Missing The Point, Searching Off-Target
The efforts of the Army to locate the three missing soldiers is a perfect example of why the American war effort is doomed.
The latest according to AHN News:
The U.S. says the search continues for Spc. Alex R. Jimenez, 25, and Pvt. Byron W. Fouty, 19, who were taken after the May 12 raid on an outpost in the Mahmoudiya area of Iraq. The attack killed four U.S. soldiers and one Iraqi soldier; the third missing soldier was found dead in the Euphrates River on Wednesday. The Defense Department says hundreds troops in Iraq have been searching non-stop 24-hours a day to find the missing men. The hunt is going on three weeks now, and has resulted in the detention of hundreds of Iraqis. According to reports, about 100 are still in custody.
Would that our soldiers showed the same concern about the people they are supposedly there to protect, the Iraqi people. We’ve already spent millions upon millions of dollars looking for these soldiers. One soldier searching for his lost comrades told Fox News “It’s not about us, it’s about the families.” He vowed to bring the bodies of his colleagues back to the U.S. “alive or dead.”
That’s actually what’s entailed in the Rule of Law; we’re not willing to call in the infantry to search for the killers of a family’s sole breadwinner or a war orphan, but when three of our boys in uniform go missing, every member of the force takes it upon themselves to provide some kind of justice, or at least vengeance.

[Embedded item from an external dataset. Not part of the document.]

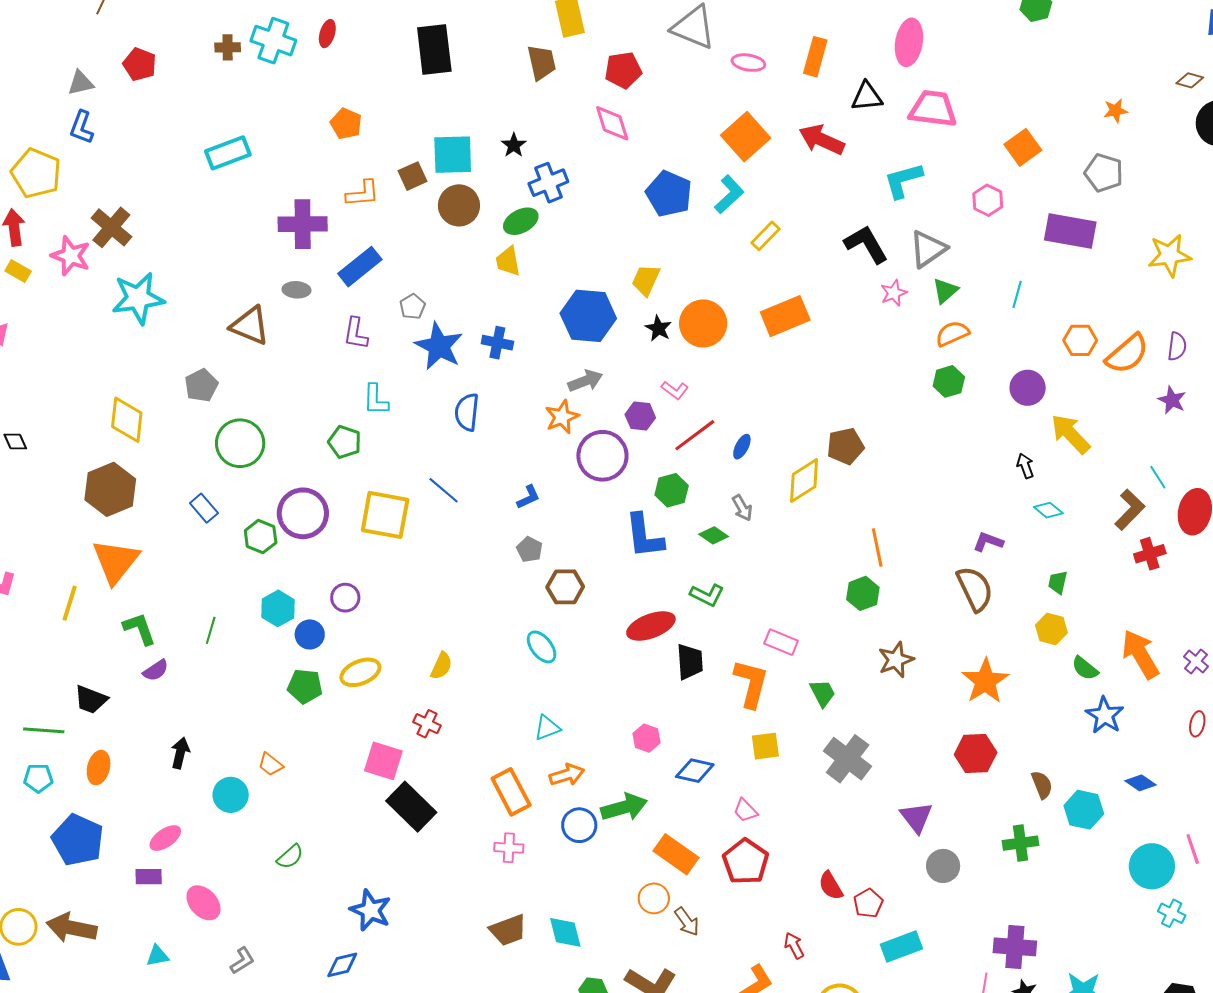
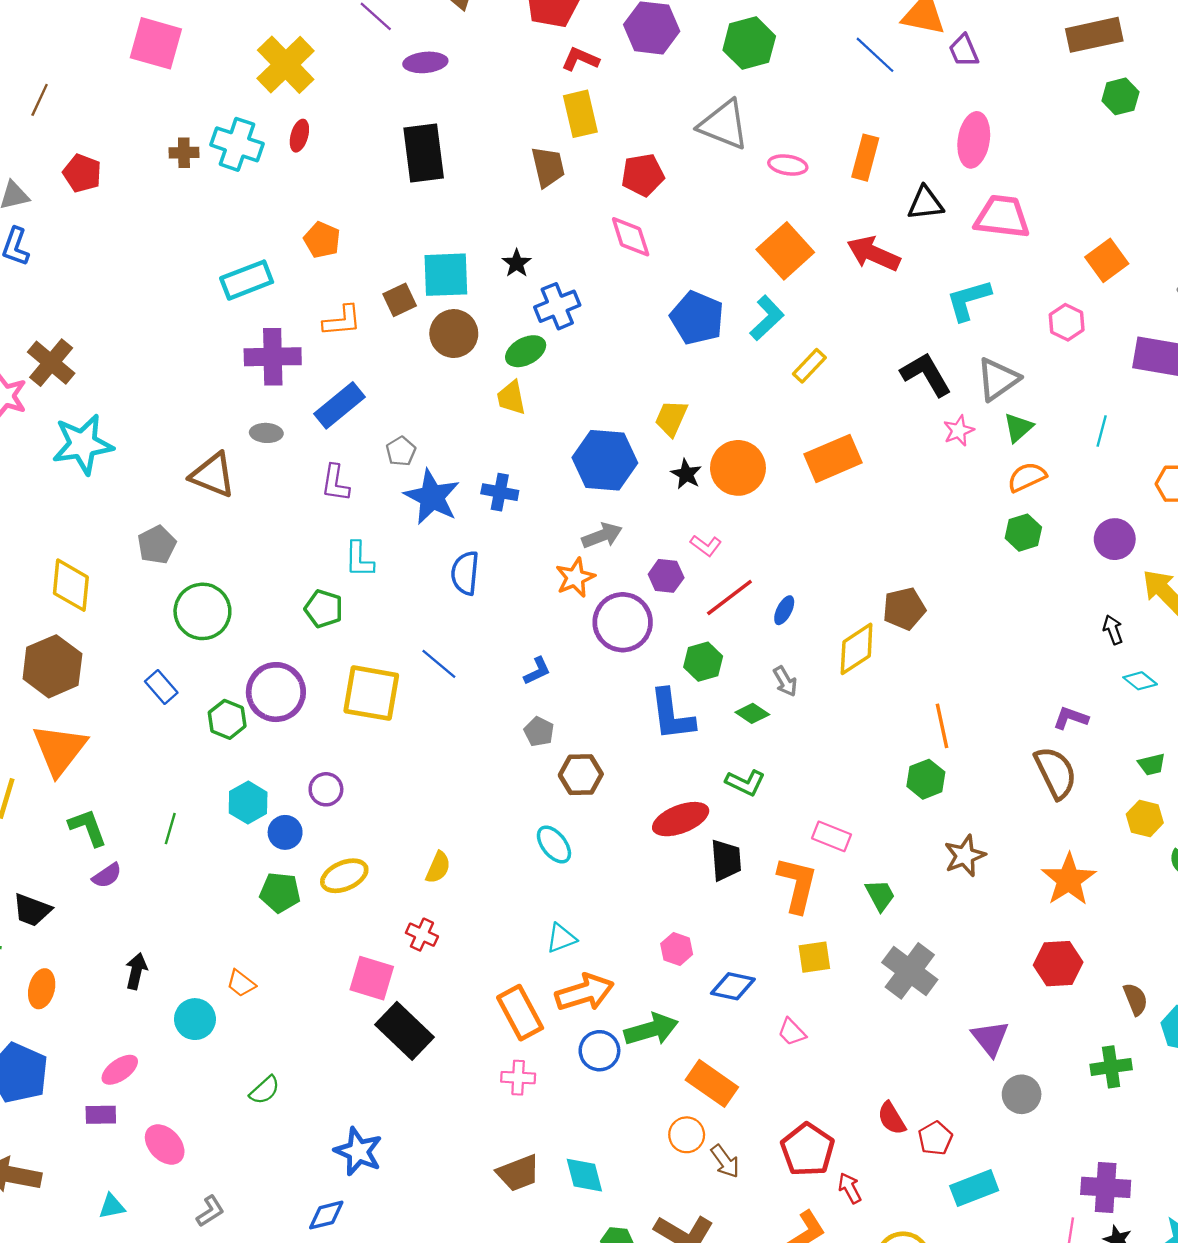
cyan rectangle: (228, 153) -> (247, 280), moved
green trapezoid: (1058, 582) -> (1152, 764), turned -115
orange arrow: (567, 775) -> (585, 992), size x1.4
red pentagon: (746, 862) -> (808, 1150), moved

If we went through the same thing for every missing Iraqi, we’d have something—a police force. But we’re not going to do that, and neither should we have to. As I’ve pointed out before, only a government which is sustained by its own troops and police can be legitimate, and therefore effective.
We’ve ‘wrongfooted‘ the right people, and it’s causing that ‘creative violence’ to be directed against those ‘right’ people who want what we want—democracy and stability. Our CPA and its cronies swindled literally billions of dollars from the Iraqi people. The current government is currently unable to pass an oil law which would make money available to starving hopeless people nationwide, but did make sure that the law includes a Big Oil monopoly on extracting the world’s second-largest reservoir of the best crude on earth. So at least we know their hearts are in the right place.
The insurgents, on the other hand, know that no one is coming to look for them when they die, so they can focus their money and energy into low-cost, high-impact munitions like IEDs.
The only people who would launch a search effort for a missing Iraqi civilian of any kind would the Iraqi police. Our presence makes it impossible to build a real police force, because currently the meagre recruits are being bolstered mostly by insurgent infiltrators. Being an agent of a puppet regime makes you a collaborator, in the eyes of many Iraqis. There’s no way the Iraqi army can actually “stand up” while we make joining in the government an issue of popular loyalty. If the majority of Iraqis want the U.S. to leave, and the can’t get that no matter whom they vote for in the elections, then the government is, in a certain sense, an enemy of the people.
I was talking to a friend today about Iraq and he mentioned that those who were calling for a quick withdrawal were acquiescing to the genocide that will happen once we leave.
“That’s not necessarily genocide,” I said. “Genocide is 1.5 million Iraqis who died during the sanctions.” As for the number of Iraqis civilian casualties because of this war, the Lancet study estimated a range of 400,000 to 900,000. I accept that range as being 95% probable, which is what the authors were saying.
Let’s pretend that the army only spent $10 million dollars on three weeks of round-the-clock search patrols on account of these missing soldiers, just to make the math easier. There’s no reason any government should spend $40-90 billion on police investigations on the nation’s equivalent of an FBI murder division in a country with 26 million people. That’s the equivalent of one policemen making the country’s national median income for every six Iraqis.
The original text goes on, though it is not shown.